Everyone knows about the proverbial "bridge to nowhere" -- an idiom commonly used to describe an expensive government project that will yield little to no returns. But while the phrase is now thrown around in regular political discussions as a derisive attack, the idea behind it is still prevalent in government policy.
Take, for instance, Evart Municipal Airport, located in Evart, Michigan. The town of Evart has fewer than 2,000 residents and the airport services just two flights per day on a single runway, the federal government invested $150,000 in taxpayer money on the airport in 2012, in addition to thousands more from local and state taxes.
Evart Municipal Airport (Image)
"These ghost airports are a classic economic fallacy in yet another disguise," says Patrick Hedger, a policy analyst at FreedomWorks. "It's the 'bridge to nowhere' that you could land your Cessna on."
The Mackinac Center for Public Policy explains:
So why is taxpayer money being spent on this project in a time of supposed tight budgets? Because of one bill from over a decade ago and government's inability to end bad programs.
There are five airports within 30 nautical miles (about 34 road miles) of the city.
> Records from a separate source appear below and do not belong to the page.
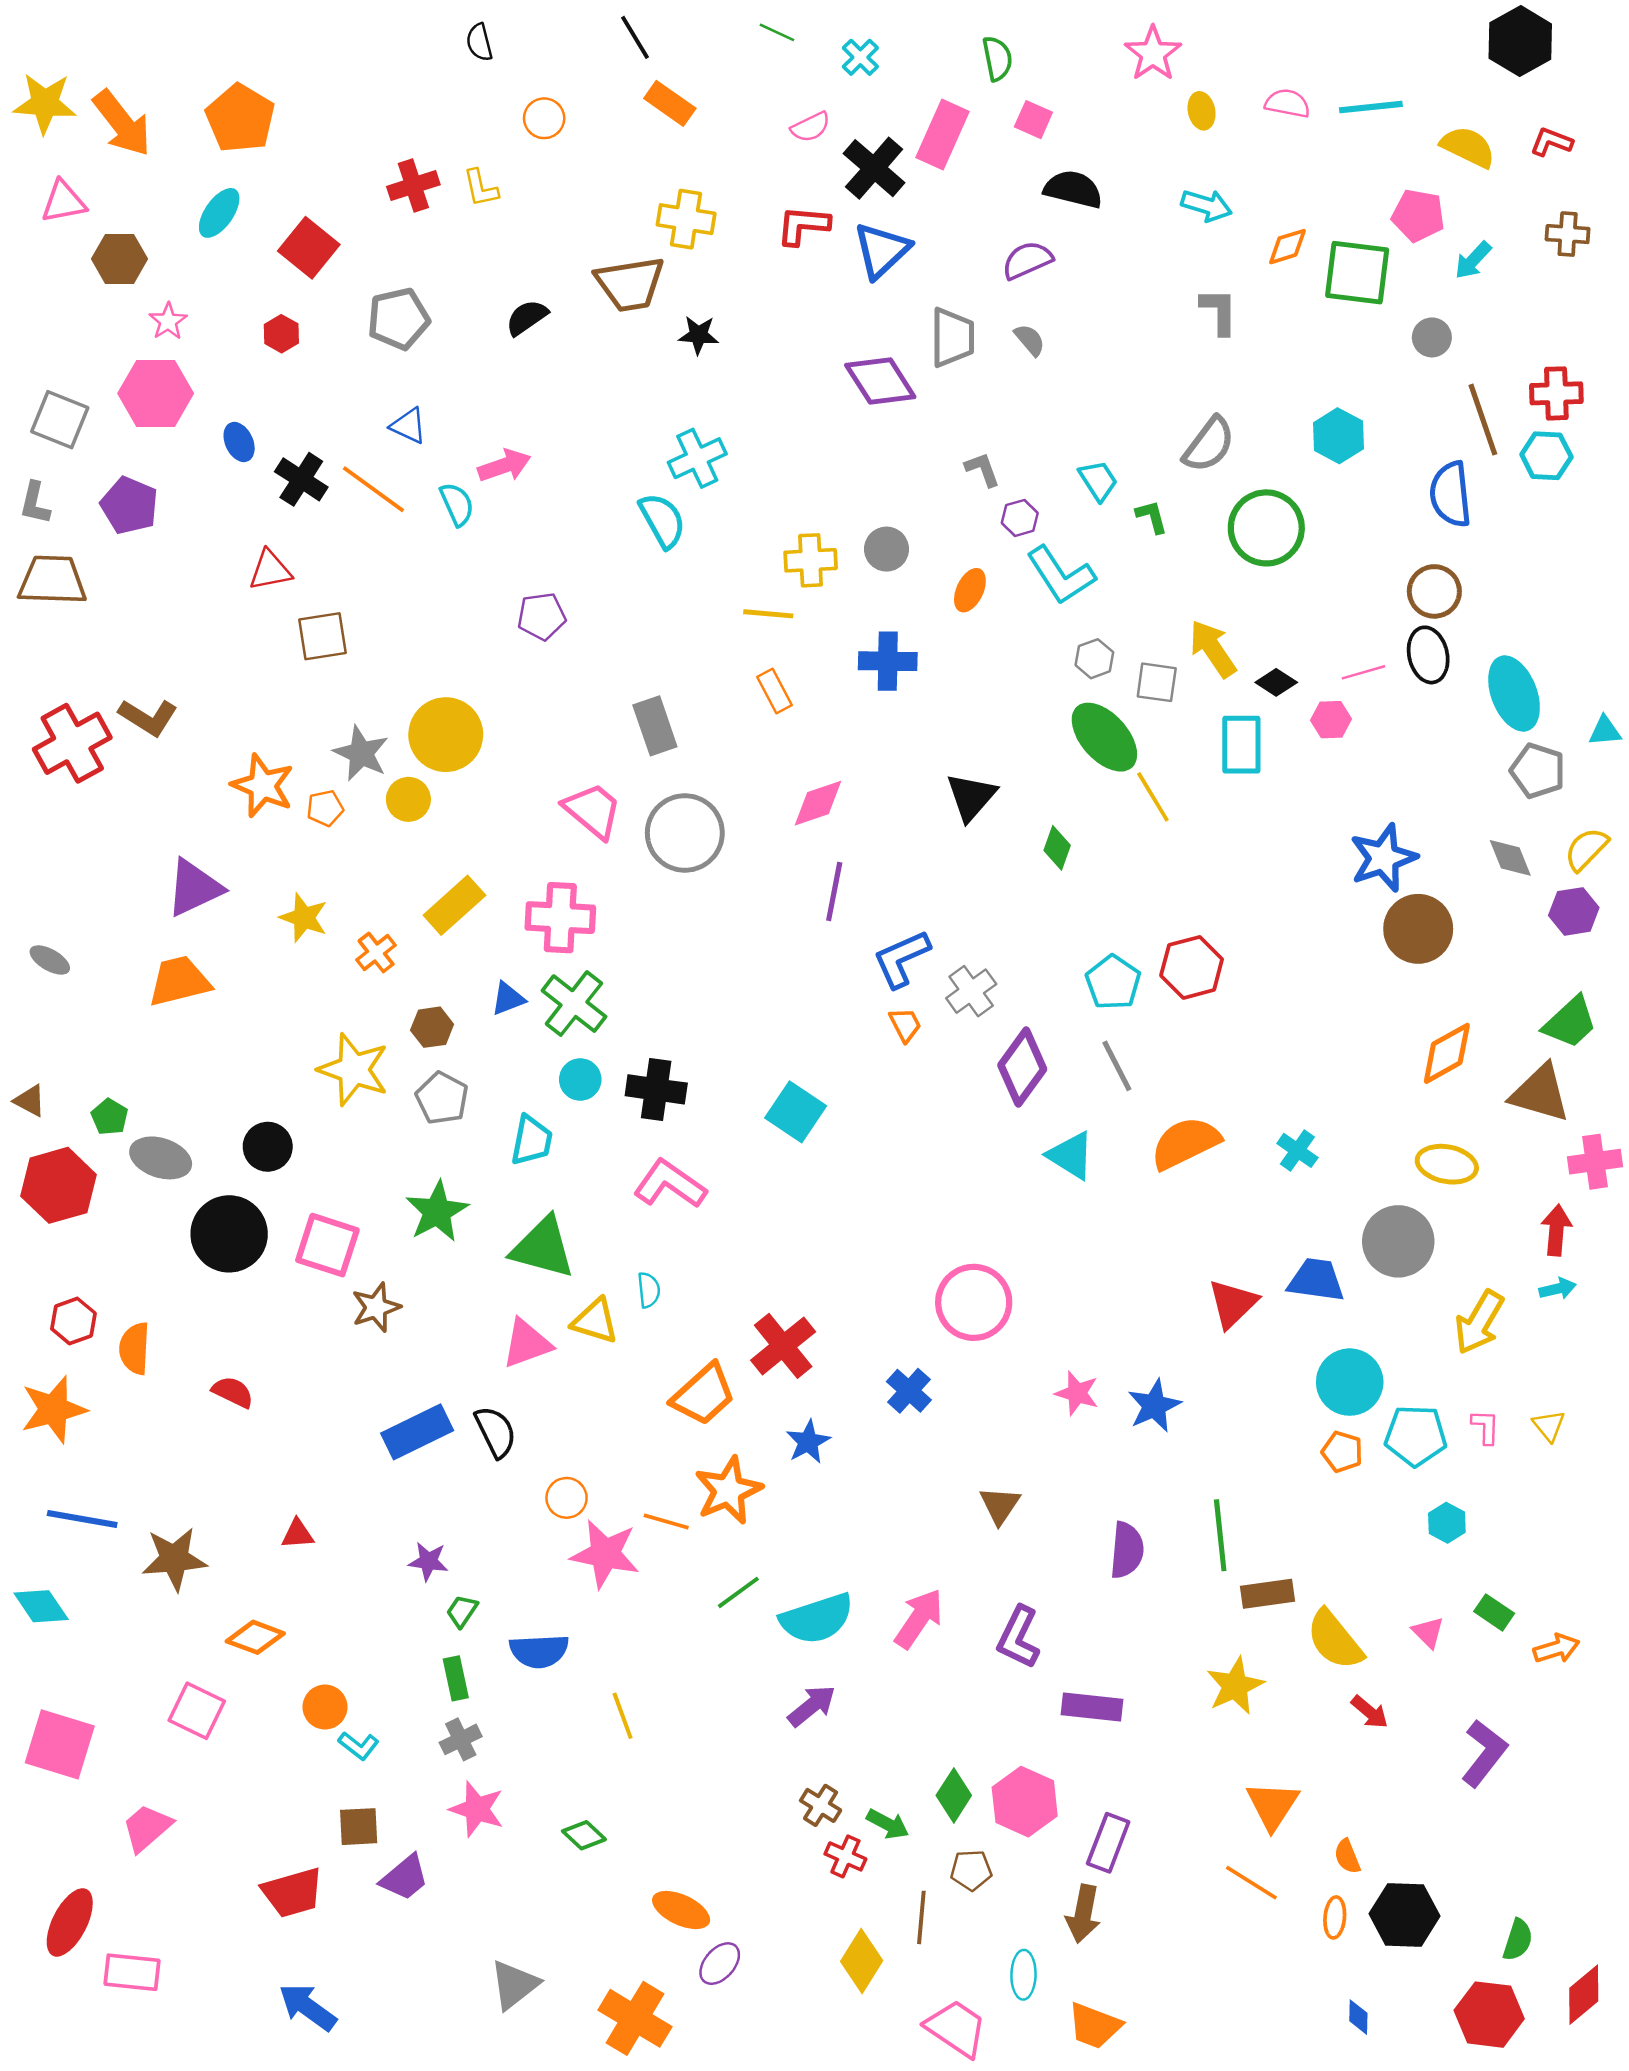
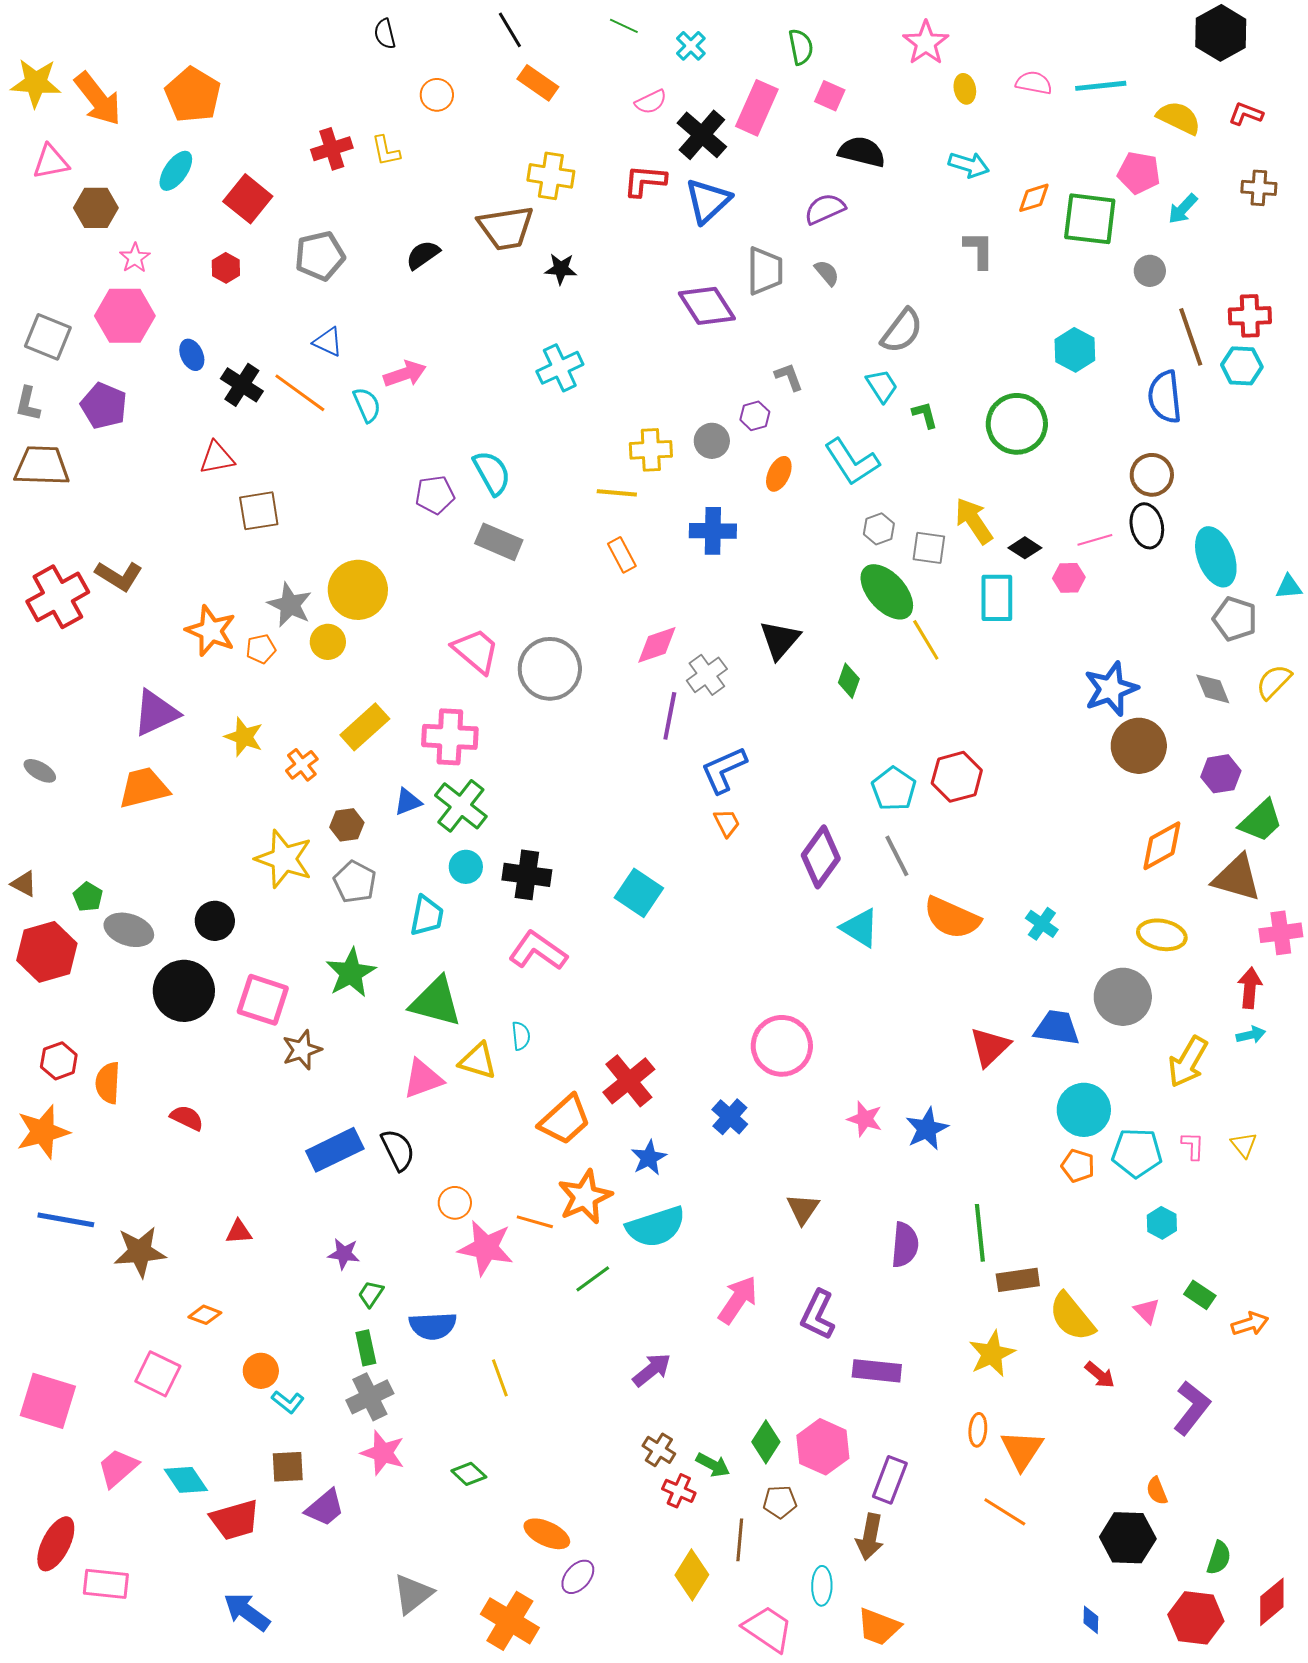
gray semicircle: (1209, 445) -> (902, 331), moved
purple hexagon: (1020, 518) -> (755, 416), moved
cyan semicircle: (662, 520) -> (492, 473), moved
gray rectangle: (655, 726) -> (499, 542), moved, turned -48
purple hexagon: (1574, 911) -> (1221, 774), moved
gray cross: (971, 991) -> (707, 675), moved
orange semicircle: (1185, 1143) -> (952, 918), turned -130
cyan diamond: (41, 1606) -> (186, 1480), moved
cyan semicircle: (817, 1619) -> (656, 1227), moved
orange diamond: (255, 1637) -> (205, 1315), size x0.7
gray cross: (461, 1739) -> (370, 1397), size x1.4
orange semicircle: (1347, 1856) -> (1157, 1491), moved
orange ellipse: (1335, 1917) -> (978, 1430), moved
Evart is the only airport in Osceola County in the National Plan of Integrated Airport Systems, a group of approximately 3,400 airports nationwide that are said to be "significant to national air transportation" and funded by the federal government.
In Evart, a small town in the north central part of the state off U.S. Highway 10, this essentially means building on to the airport to justify continually receiving the funds.
According to the latest capital improvement program submitted to the state, Evart Municipal Airport has no hangars, no fueling, no aircraft based there and an issue with deer entering the runway. Over the next five years, the airport has requested $1,072,884 in federal entitlements, $93,936 in federal apportionment, $89,553 from the state, and $534,678 from the local government. The nearly $1.7 million requested is more than the $1.6 million the airport has received from those sources since 2000.
Evart's city manager, Zac Szakacs, admits that the airport has no employees and drains resources from local law enforcement who have to patrol the empty grounds. Nevertheless, Szakacs insists that the city will continue operating the ghost airport as long as federal funding continues to roll in.
"The problem is that when the government gets into the market of infrastructure development, we begin to see tax dollars wasted on all the little projects that 'could' be built rather than those that 'need' to be built," Hedger concludes.